A friend asked a question of the general world over at one of the social media sites and since I had an an answer and since the answer required a lot of typing and since I know others will be interested in this particular story, I thought I'd answer it here. I omit the question since its phrasing doesn't lead in to what I have to say here. But you can figure out the gist of it.
What is the most important quality a writer can have?
Decades ago, when Gardner Dozois had only been editor of Asimov's for a couple of years, I dropped by his apartment one day and asked what was new.
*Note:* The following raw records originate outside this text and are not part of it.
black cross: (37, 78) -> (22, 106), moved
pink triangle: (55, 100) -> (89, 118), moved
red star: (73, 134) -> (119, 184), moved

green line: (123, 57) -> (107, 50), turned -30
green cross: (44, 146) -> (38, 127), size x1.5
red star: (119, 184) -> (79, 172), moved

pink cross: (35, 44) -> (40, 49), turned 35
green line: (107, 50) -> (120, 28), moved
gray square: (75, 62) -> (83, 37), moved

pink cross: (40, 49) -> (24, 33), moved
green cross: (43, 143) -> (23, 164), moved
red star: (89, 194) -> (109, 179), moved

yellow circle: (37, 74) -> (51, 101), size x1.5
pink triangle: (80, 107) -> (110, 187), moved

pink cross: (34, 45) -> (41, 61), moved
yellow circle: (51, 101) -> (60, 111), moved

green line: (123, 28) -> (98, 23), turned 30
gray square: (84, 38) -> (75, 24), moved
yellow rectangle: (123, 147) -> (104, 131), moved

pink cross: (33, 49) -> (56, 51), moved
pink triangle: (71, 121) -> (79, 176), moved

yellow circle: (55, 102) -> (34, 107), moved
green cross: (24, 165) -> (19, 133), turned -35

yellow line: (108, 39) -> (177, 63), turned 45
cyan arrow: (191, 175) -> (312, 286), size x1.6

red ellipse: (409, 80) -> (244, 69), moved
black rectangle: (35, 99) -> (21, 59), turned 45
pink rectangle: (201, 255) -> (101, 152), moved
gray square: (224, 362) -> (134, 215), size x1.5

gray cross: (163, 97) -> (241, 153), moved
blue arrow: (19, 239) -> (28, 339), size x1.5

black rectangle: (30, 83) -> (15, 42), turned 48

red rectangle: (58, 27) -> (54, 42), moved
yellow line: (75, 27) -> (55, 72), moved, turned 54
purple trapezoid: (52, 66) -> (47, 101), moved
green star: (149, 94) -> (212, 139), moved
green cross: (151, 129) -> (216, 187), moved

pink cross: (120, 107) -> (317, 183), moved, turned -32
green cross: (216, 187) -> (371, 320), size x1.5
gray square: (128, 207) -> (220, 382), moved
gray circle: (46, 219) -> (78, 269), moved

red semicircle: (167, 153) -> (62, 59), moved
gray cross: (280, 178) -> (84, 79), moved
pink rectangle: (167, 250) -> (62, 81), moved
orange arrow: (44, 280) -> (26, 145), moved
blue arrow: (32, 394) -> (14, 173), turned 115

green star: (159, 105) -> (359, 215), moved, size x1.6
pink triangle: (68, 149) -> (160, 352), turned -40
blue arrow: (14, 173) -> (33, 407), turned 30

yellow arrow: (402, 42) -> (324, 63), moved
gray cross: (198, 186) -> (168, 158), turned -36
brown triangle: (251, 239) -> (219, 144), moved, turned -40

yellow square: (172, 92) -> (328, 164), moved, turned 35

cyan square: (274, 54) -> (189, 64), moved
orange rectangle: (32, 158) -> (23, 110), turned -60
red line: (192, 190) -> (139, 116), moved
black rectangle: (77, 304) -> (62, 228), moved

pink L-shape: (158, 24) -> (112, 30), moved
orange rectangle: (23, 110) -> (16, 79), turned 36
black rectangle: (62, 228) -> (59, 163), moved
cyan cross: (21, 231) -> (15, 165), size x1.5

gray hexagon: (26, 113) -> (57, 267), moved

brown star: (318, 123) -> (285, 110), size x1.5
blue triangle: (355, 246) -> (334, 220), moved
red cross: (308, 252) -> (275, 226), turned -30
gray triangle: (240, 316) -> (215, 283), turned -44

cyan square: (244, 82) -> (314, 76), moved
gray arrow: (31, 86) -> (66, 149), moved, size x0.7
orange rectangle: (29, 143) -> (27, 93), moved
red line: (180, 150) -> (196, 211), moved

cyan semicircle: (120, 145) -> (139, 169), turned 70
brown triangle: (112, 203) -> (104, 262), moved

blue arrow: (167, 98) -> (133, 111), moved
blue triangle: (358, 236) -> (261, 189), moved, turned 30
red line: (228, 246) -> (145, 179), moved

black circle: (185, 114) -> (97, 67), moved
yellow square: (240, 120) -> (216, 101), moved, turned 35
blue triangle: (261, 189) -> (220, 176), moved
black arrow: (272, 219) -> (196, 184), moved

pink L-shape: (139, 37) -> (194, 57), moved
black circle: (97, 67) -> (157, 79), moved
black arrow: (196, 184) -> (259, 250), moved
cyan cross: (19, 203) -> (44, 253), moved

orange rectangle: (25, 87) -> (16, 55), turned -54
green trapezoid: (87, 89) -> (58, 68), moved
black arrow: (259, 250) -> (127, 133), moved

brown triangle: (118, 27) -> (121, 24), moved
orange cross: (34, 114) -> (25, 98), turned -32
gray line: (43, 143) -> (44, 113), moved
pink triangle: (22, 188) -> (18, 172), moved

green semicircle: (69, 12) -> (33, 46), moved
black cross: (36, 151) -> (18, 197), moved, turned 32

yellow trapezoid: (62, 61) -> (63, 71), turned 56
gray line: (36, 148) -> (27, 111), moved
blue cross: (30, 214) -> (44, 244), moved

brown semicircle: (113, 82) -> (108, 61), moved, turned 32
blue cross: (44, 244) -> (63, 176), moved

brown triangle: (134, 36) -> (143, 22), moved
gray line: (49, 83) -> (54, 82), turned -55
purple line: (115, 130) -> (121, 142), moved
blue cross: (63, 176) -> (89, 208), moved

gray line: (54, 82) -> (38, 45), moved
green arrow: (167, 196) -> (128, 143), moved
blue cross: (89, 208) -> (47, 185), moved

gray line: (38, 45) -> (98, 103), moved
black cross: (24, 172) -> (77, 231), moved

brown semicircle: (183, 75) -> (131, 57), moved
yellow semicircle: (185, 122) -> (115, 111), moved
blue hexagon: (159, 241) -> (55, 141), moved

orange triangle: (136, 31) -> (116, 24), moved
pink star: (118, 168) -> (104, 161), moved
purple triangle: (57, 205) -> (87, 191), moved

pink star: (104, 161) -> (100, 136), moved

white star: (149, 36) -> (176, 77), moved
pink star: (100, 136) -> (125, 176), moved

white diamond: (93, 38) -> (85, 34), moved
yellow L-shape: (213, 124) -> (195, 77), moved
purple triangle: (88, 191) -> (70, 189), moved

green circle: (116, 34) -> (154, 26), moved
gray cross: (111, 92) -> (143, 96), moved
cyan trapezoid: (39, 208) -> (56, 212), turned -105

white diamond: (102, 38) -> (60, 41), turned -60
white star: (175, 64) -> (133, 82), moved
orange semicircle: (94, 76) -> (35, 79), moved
He held up a manuscript and let it drop. "There's a writer named Salmanezar [for obvious reasons, I'm using a pseudonym here] who keeps sending me crappy stories. I reject one and send it back to him and by return mail, I got another one with a cheerful note saying he's amazed I didn't buy the last but here's another he's sure I'll take. And it sucks too. So I send it back and by return mail I get another story and another cheerful letter. I can't get rid of the damned things!"
"That's interesting," I said.
Months went by, with the occasional reference to this energetic but unpublished writer. I dropped in on Gardner and asked what was new. "Remember that Salmanezar guy I keep telling you about? Now, when he sends me a crappy story, he includes a little catalog for even more crappy stories, with an order form for me to check off which ones I'd like to look at. Plus, the form stipulates that for every three stories I ask to look at, he'll throw in free a collaboration he's done with another guy who also can't write."
"Huh," I said.
Over time, "that Salmanezar guy" became "Salmanezar" and then "Sal." Always, his letters were cheerful and upbeat. Always, Gardner bounced the stories on first read.
Then one day I dropped by and asked what was new.
"I bought a story from Sal," Gardner said glumly.
"Really?! Is it any good?"
Gardner shook his head like a great shaggy buffalo. "I don't know," he said. "I don't know if he's gotten better or if he just wore me down."
Well, I never read the rejected stories, so I don't know if Sal got better or not. But I thought that story, and a lot of other stories that Gardner also bought from him were pretty good. I'm glad that Sal didn't let rejection stop him.
So, yeah. Persistence.
Oh, and . . .
But don't forget the part about cheerful and upbeat. Nobody ever got in trouble for addressing an editor too positively.